2011-12-06 Thread Farley, Peter x23353
Well, I certainly thought of TSO SEND, but it is the WAKEUP part of the 
process (i.e., the receiving end) that I don't see a way to accomplish.  How 
could a program running in a TSO user's address space wait for and then receive 
a message sent via TSO SEND?

And as an extension of such a capability, how would a batch TSO process (i.e., 
an IKJEFTxx batch step) receive and process such a message?

Peter

 -Original Message-
 From: IBM Mainframe Discussion List [mailto:IBM-MAIN@bama.ua.edu] On
 Behalf Of Steve Conway
 Sent: Tuesday, December 06, 2011 11:28 AM
 To: IBM-MAIN@bama.ua.edu
 Subject: Re: z/OS's basis for TCP/IP
 
 Peter,
 
 Sounds like you want TSO SEND.  Do TSO HELP SEND for syntax and usage.
 
 
 Cheers,,,Steve
Snipped 
 From:   Farley, Peter x23353 peter.far...@broadridge.com
 To: IBM-MAIN@bama.ua.edu
 Date:   12/06/2011 11:25 AM
 Subject:Re: z/OS's basis for TCP/IP
 Sent by:IBM Mainframe Discussion List IBM-MAIN@bama.ua.edu
 
 Chris,
 
 Well, I can't say I'm surprised by your answer, but thanks for your
 insights anyway.
 
 I haven't searched around the web yet (especially the CBT site) for some
 equivalent facility, but perhaps it's time I did so.  Now, where did I put
 those darned round tuits...  :)
 
 Peter
 
  -Original Message-
  From: IBM Mainframe Discussion List [mailto:IBM-MAIN@bama.ua.edu] On
  Behalf Of Chris Mason
  Sent: Tuesday, December 06, 2011 10:42 AM
  To: IBM-MAIN@bama.ua.edu
  Subject: Re: z/OS's basis for TCP/IP
 
  Peter
 
  I'm very sorry to be disappointing you!
 
   Is there any chance that there is a z/OS equivalent of these z/VM
  commands for the general (non-authorized) user?
 
  We're on the down slope, not the up slope! In other words, the
  direction in the IP component of z/OS Communications Server is to get
 rid
  of these entrails of the VM heritage.
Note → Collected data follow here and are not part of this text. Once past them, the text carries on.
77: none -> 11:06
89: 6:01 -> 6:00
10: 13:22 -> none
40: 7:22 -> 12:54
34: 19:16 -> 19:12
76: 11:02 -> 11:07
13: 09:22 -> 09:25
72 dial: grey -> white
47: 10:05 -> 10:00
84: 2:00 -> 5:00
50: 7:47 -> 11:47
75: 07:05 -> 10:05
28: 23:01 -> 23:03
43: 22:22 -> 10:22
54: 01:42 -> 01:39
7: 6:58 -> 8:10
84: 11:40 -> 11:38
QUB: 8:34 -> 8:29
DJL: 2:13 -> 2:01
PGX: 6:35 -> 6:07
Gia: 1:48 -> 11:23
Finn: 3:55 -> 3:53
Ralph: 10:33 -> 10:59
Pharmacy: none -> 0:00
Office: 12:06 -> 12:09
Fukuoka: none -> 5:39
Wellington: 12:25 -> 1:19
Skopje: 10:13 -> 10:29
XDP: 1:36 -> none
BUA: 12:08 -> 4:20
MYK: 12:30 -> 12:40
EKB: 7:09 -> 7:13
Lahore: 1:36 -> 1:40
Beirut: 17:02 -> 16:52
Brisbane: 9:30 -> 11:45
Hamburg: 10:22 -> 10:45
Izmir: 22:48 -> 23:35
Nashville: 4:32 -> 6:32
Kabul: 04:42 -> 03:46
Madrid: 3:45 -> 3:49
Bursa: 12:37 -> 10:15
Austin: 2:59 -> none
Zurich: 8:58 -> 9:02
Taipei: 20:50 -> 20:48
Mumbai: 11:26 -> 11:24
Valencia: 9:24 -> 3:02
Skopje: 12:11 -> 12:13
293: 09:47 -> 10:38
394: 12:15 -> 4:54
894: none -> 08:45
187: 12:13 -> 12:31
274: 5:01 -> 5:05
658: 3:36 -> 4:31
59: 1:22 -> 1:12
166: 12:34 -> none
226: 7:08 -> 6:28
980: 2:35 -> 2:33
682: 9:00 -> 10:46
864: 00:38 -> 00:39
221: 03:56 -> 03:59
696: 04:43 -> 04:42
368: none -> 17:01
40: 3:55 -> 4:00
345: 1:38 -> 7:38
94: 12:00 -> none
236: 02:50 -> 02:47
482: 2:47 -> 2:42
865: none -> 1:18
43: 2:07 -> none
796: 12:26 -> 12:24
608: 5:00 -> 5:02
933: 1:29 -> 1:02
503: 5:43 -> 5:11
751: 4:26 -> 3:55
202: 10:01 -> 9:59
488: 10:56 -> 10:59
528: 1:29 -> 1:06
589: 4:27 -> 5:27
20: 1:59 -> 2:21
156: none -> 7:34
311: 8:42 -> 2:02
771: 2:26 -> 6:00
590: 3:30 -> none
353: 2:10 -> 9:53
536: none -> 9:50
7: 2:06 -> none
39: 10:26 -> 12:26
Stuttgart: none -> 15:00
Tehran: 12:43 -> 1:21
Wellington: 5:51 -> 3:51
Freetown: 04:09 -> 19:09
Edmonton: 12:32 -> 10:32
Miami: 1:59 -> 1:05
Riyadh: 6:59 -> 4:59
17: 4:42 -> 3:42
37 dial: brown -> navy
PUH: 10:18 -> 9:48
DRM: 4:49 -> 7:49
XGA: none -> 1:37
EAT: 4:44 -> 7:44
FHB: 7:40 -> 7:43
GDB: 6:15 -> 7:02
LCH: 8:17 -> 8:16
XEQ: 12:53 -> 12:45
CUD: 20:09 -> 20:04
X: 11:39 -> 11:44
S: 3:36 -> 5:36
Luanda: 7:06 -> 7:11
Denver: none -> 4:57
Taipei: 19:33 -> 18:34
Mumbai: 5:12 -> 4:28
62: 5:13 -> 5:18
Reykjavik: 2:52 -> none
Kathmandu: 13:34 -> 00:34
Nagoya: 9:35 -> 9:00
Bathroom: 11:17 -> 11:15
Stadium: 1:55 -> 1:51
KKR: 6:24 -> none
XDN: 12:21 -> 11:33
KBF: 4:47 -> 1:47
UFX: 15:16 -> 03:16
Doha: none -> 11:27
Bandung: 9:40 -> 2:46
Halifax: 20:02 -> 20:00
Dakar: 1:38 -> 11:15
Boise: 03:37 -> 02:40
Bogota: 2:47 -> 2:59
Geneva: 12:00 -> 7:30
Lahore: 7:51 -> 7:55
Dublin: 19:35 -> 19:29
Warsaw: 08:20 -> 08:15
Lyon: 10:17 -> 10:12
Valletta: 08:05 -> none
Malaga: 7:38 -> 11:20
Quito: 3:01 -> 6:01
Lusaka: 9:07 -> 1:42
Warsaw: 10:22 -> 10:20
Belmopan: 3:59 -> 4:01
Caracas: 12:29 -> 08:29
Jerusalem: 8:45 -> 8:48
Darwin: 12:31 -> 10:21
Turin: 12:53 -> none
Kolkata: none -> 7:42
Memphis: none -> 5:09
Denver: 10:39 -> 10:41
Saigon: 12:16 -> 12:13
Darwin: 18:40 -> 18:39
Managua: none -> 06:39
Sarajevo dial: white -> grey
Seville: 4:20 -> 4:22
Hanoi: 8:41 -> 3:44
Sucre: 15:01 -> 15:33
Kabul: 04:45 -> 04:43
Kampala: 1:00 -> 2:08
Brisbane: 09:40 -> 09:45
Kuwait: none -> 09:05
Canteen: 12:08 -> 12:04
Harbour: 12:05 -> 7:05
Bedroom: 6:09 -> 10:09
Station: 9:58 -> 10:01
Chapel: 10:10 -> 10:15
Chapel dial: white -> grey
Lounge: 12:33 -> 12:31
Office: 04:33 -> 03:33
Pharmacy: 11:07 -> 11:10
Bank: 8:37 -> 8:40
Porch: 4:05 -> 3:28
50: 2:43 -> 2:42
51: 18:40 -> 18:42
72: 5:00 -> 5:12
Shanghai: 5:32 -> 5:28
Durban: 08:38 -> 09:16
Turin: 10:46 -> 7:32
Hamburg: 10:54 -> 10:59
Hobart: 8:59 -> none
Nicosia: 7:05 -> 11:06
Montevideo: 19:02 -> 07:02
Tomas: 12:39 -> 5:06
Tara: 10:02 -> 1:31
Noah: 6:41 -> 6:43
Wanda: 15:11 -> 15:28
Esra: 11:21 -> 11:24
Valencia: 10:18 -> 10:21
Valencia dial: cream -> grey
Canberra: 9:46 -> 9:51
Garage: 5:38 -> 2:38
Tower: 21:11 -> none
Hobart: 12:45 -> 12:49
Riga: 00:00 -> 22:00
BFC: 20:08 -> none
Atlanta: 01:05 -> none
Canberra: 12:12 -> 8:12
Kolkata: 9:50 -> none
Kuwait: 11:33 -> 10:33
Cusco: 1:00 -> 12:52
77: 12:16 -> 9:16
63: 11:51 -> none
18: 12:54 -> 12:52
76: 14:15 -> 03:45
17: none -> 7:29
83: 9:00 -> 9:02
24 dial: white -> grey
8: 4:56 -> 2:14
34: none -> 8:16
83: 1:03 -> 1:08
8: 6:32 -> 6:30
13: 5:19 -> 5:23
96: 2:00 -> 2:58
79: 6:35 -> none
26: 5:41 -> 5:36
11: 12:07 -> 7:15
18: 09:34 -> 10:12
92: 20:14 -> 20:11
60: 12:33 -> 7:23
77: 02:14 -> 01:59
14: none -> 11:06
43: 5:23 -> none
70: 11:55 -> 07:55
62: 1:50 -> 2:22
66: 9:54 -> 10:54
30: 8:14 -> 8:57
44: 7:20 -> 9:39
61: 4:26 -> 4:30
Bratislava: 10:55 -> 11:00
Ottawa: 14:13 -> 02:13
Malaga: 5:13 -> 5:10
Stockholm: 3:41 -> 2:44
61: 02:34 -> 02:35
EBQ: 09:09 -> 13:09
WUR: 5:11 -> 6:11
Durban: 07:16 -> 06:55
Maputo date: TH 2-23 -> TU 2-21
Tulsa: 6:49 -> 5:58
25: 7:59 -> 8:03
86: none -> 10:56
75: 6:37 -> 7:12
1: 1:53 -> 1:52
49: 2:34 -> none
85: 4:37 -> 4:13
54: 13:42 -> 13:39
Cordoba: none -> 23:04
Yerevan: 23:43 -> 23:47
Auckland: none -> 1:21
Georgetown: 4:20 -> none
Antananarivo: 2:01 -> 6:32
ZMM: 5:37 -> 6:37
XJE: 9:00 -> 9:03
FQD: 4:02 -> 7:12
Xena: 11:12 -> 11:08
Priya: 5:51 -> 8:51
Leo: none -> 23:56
The most recent to go - although
 not
  strictly replaced one-for-one - is the old Pascal SMTP server to be
  replaced by the CSSMTP server.
 
  The other major server written in Pascal surviving from the old TCP/IP
  for VM days - see my first response in this thread - is the LPD server.
 I
  believe there is a product which replaces this with a number of
 additional
  capabilities - someone can no doubt jump in with what that is - so, in
  effect, the LPD server has already been replaced.
 
  Although not pretending to be comprehensive, this list from the
  configuration step I mentioned shows that what remains dependent on
  VMCF/TNF are a few scraps at the bottom of the barrel that nobody cares
  much about:
 
  quote
 
  1.2.21.5 Step 3: Configure VMCF and TNF
 
  The Pascal socket interface uses the IUCV/VMCF services for a limited
 set
  of inter-address space communication flows. As a result, if you are
 using
  any applications (provided by IBM or others) that use the Pascal socket
  API, you must ensure that the Virtual Machine Communication Facility
  (VMCF) and Termination Notification Facility (TNF) subsystems are active
  before the applications are started. TCP/IP provides the following
  applications and commands that use the Pascal socket interface:
 
  - SMTP and LPD servers
 
  - TSO HOMETEST, LPQ, LPR, LPRM, LPRSET, TELNET, and TESTSITE commands
 
  If you are using any of these applications or commands, you need to set
 up
  VMCF and TNF.
 
  /quote
 
  That word limited is a bit of a hint that the author - in tune with
 most
  of his or her readers - rather wishes there were none!
 
  Unfortunately, rather too strict an application of the rule If it ain't
  broke, don't fix it! much beloved by the suits in charge of manual
  authors, has meant that, the text - which has by now gathered much dust
 -
  surrounding the suggestion that the installation should be verified by
  use of the HOMETEST and TESTSITE utility commands has not been
 deprecated
  in some way. Thus novices still get the impression that the use of these
  commands is technically de rigeur as part of checking definitions when
  they should just have overlooked them. In any case, in an era when only
  VIPAs need names, they are well out of date!
 
  That said, it was only when one presumed novice in a recent thread
  complained that his checking with HOMETEST was failing that I discovered
 -
  very late! - that the generically named TCPIP.DATA data set HOSTNAME
  statement applied to the data set for the main address spaces when the
  sockets API gethostname call was used while it applied to the data set
 for
  the program address space when the Pascal API GetIdentity call was used
 in
  order to extract the host name value.
 
  My excuse for not appreciating this point for all the years I have been
  working with TCP/IP for MVS and is successor is that I have always
 used
  a common dynamically allocated data set. As a teacher of hands-on
  classes, I always used to have to rely on students probing unusual
  definition techniques - typically by accident - revealing the previously

Re: z/OS's basis for TCP/IP

2011-12-06 Thread Anne Lynn Wheeler
re:
http://www.garlic.com/~lynn/2011p.html#42 z/OS's basis for TCP/IP
http://www.garlic.com/~lynn/2011p.html#43 z/OS's basis for TCP/IP

this is post here on ibm-main last april
http://www.garli.com/~lynn/2011f.html#29 TCP/IP Available on MVS When?
http://www.garli.com/~lynn/2011f.html#30 TCP/IP Available on MVS When?
http://www.garli.com/~lynn/2011f.html#31 TCP/IP Available on MVS When?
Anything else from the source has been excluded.